Data extract below:

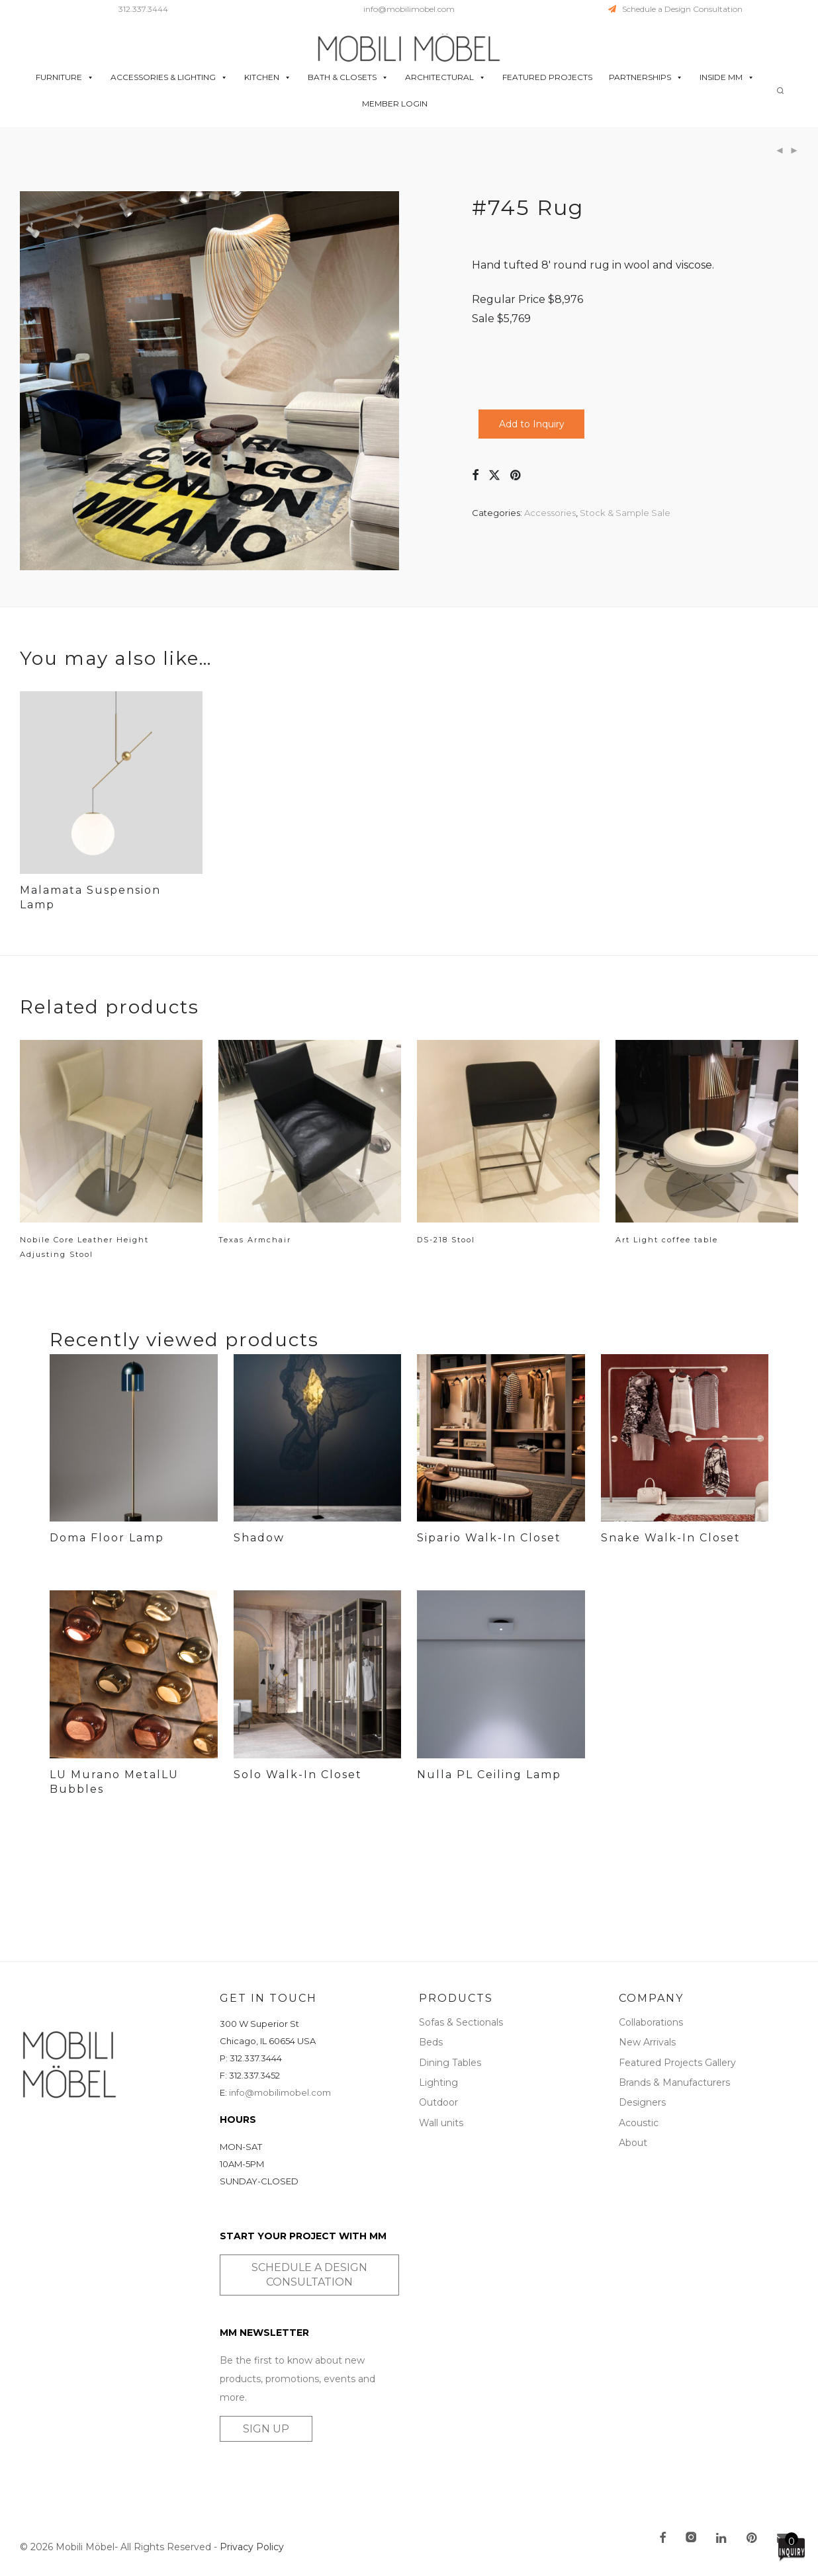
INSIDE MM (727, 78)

End of Data extract.
Data extract below:

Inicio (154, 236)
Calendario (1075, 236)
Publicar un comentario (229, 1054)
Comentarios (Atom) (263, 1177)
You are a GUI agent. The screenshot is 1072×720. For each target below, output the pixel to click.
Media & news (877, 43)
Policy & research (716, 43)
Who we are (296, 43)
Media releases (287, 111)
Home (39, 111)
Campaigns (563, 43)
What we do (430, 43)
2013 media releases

End of Data extract.

- **Aim of the task**
Every line where "releases" appears must be returned from the listing above.

- **Answer**
Media releases (287, 111)
2013 media releases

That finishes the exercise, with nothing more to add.